The crew were also introduced to the various flow paths and system controls so they understood how drilling fluids would be handled and where the return flow from the well will be directed in each MPD operating mode. Additional data streams from MPD system sensors were transmitted to the mudlogger screens around the rig, including to the driller. The crew was also trained on the meaning of these additional parameters, their relevance to the operation and what changes in their values would indicate to the operators.

Operational Experience

Extensive time was spent in cased hole from the 13 5/8-in. casing forward, conducting “fingerprinting” tests to familiarize the team with the specifics of the MPD operation. These tests included training the choke operator and driller on how to make controlled bottomhole pressure connections, how to trip the drill pipe in and out of the well with the application of surface pressure to reduce swab and surge effects, and how to handle suspected gas returns through the MPD system. Flow rates were  measured using a high-accuracy Coriolis flow meter that allowed precise comparison of flow-in and flow-out to identify losses or gains.

Ballooning effects were significantly reduced as the near constant bottomhole pressure profile prevented formation stress cycling and the resulting initiation of loss/gain cycles with the fluctuation of bottomhole pressure. This translated into more efficient drilling where the frequency of required flowchecks to monitor flowback from the well was minimized.

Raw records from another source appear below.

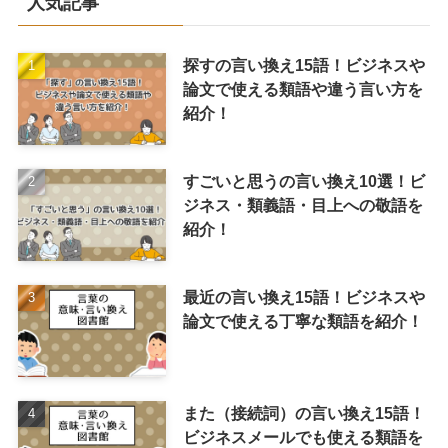
人気記事
探すの言い換え15語！ビジネスや
論文で使える類語や違う言い方を
紹介！
すごいと思うの言い換え10選！ビ
ジネス・類義語・目上への敬語を
紹介！
最近の言い換え15語！ビジネスや
論文で使える丁寧な類語を紹介！
また（接続詞）の言い換え15語！
ビジネスメールでも使える類語を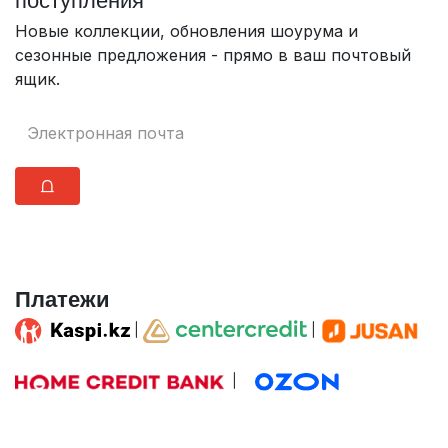
поступления
Новые коллекции, обновления шоурума и
сезонные предложения - прямо в ваш почтовый
ящик.
⩍
Платежи
|
|
|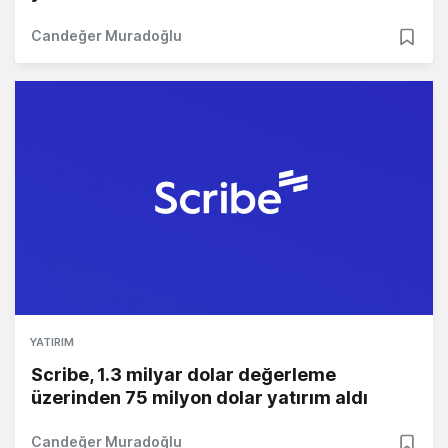
Candeğer Muradoğlu
YATIRIM
Scribe, 1.3 milyar dolar değerleme
üzerinden 75 milyon dolar yatırım aldı
Candeğer Muradoğlu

When the RCD bearing was installed, the drillers were instructed to monitor for any pressure buildup (PBU) with the choke closed, instead of the conventional technique of conducting a  visual flowcheck. This technique minimized the volume of any influx into the well and reduced the potential impact of any associated well control circulations required. These “PBU flowchecks” were implemented with greater confidence about the results compared with conventional flowchecks.

When necessary, weighted pills were circulated into the well to provide additional hydrostatic head prior to removing the RCD bearing. These pills were either placed deep in the well via the drill string prior to pulling out of hole or placed into the marine riser via the riser boost line. The effect of temperature on the mud density over time was modeled prior to each trip off bottom to maintain the required hydrostatic head when pipe was tripped or casing was run. Any unplanned increase in mud density could lead to losses due to the very small margin between fracture gradient and pore pressure in the well.

Well control awareness and the impact that MPD may have on established procedures was extensively discussed in training sessions and on a daily basis onboard. The rig BOP remained the primary means of securing the well in the event that any potential influx was suspected. Responsibility for closing in the well remained with the driller and was separate from all aspects of the MPD operation. The presence of the Coriolis flow meter enhanced the kick detection equipment onboard the rig and was an additional benefit obtained from the MPD operation.

Conclusions

MPD equipment was installed and operated on the semisubmersible rig. Techniques and procedures were transferred over to the operation from an earlier jackup campaign and adapted to meet the special needs of deepwater. Implementation of constant BHP enabled the deeper sections of the well to be drilled with minimal problems otherwise experienced when drilling in the narrow PP-FG environment of the Nile Delta. The well was drilled successfully to the Oligocene targets, and all data acquisition objectives were achieved.

This article is based on SPE/IADC 156912, “Utilizing MPD to Drill HPHT Deepwater Exploration Well,” presented at the SPE/IADC Managed Pressure Drilling and Underbalanced Operations Conference, 20-21 March 2012, Milan, Italy.